BBC News website readers describe their protracted journeys home and respond to accusations that the flying ban due to volcanic ash was over-cautious.
Toshiya Kutsukake, full-time father, Oslo, Norway
We are stranded in Kiev with our one-year-old daughter at my wife's parents' home. We were supposed to fly back to Oslo, where my wife works, last Friday. Our flight has been rescheduled for tomorrow.
We are still not sure if everything will be fine, because the airspace in western Norway has been closed. Oslo is fine for now, but we'll see what will happen tomorrow. If there are any signs of uncertainty, we'd rather stay here a bit longer than be stuck in Amsterdam with a small baby.
Compared to the thousands of stranded people all over the world, we are lucky because my parents-in-law are providing everything we need.
I think all the players involved - governments and airlines have done their best. But I still haven't heard a declaration of safety from any governmental bodies, yet planes are returning to the sky.
Whatever tests have been done - the results haven't been made publicly available and I fear that one of the reasons behind the decision to open airspace could have been pressure from airlines.
I think safety should be the most important consideration. As for who should pay - well, I have a problem with the word compensation, it implies that the current situation is the fault of governments. On the other hand, governments saved financial institutions, why not help airlines?
Georgios Vekinis, research scientist, Athens, Greece
I was stranded in Paris from 16 April and I slowly made my way down to Rome and then on to Athens. All international trains were booked solid, so I had to use small regional trains.

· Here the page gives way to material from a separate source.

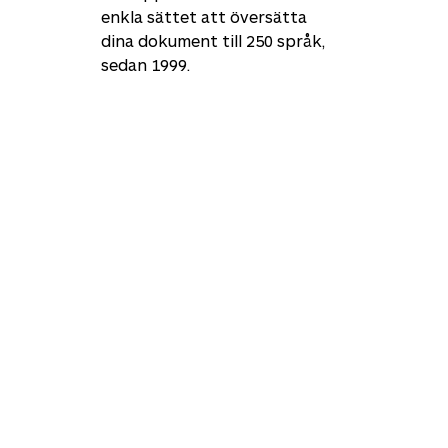
enkla sättet att översätta
dina dokument till
250
språk,
sedan 1999.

After I travelled for three days, I eventually reached Athens. During my journey I didn't meet anyone who did not agree with the flight ban.
We all took it in our stride and felt that it was better to err on the side of caution. Better to be safe than sorry. An ash cloud can hardly be expected to behave and remain thin for our convenience.
Imagine the long-term result if any airplane had flown through the ash and found itself in trouble. The long-term damage to the airlines would have been a multiple of the compensation they are called to pay now. The airlines have no case and better shut-up and pay-up what's legal.
It feels a little bit rough for taxpayers to have to bail them out. The airlines should be insured and the insurance should compensate them for their losses.
I think it was right to close airspace. But as a scientist I think there should have been more explanation about the minimal amount of dust that can be tolerated.
Wim Hoebert, stranded in Shenzhen, China
I have been stranded here on business for a week, but will leave from Hong Kong for Amsterdam tonight.
If we want safety first, we cannot start complaining when it costs us money
My airline, Cathay Pacific, has kept me informed by e-mail, but has not offered to pay for anything - and I think this is logical.
You cannot blame other people for the forces of nature. These days we litigate for everything, so we start to believe that we don't have to take responsibility for ourselves.
One cannot expect someone else to take over the risks of one's own life.
In the same way, airlines cannot expect governments - the taxpayer - to take over their risks.
We always want safety first, and that's right. So we cannot start complaining just because this costs us money.
Olof Embl Eyjolfsdottir, from Iceland studying in Oxford, UK
I have just flown back from Iceland on the first flight to the UK since the ban was lifted.
The flight was full of stranded people, happy finally to be going home.
I've been in Iceland since Saturday. And the irony was - Reykjavik airport was actually open. The ash was being carried in the other direction, towards the UK, so I had to wait to fly back.
I'm a graduate student at Oxford, but I came home to Iceland for a few days to sort out my wedding plans for this summer. I was staying with family in Reykjavik, so I was lucky, compared to some people.
There were a lot of jokes in Iceland about the volcano. People said this was Iceland paying the Brits back with ash! (After the banking crisis).
But apart from that, people in Iceland weren't paying too much attention to the volcano. They are only worried about the possibility of a second, bigger eruption.
Steve Merrett, Briton stranded in the Philippines
I am in Cebu City in the Philippines. I am here with my wife, son and friends from England. We were supposed to fly last Sunday with Asiana Airlines via Seoul.
The airline has said we are on a waiting list and the earliest confirmed flight it could offer us was on 29 May.
I really cannot afford to spend another day here, let alone another month. Even if the airline or the government offered to pay my expenses it wouldn't compensate me for all the time I haven't worked.
I run a gym and I thought the school holidays - being quiet - would be the best time for me to go on holiday. My gym is currently locked. When I go back home in a month, I'll have to reimburse membership fees.
I just cover my business costs at present, if I cannot work for another month I fear my business will go under and I will join the growing list of unemployed in Britain.
Airlines should talk to each other in times like these and make sure there are no planes going out with empty seats while there are people stuck on waiting lists.
The government also should make sure there is a better way to handle things. We were all happy with a week-long delay under the circumstances. Beyond that, we need help.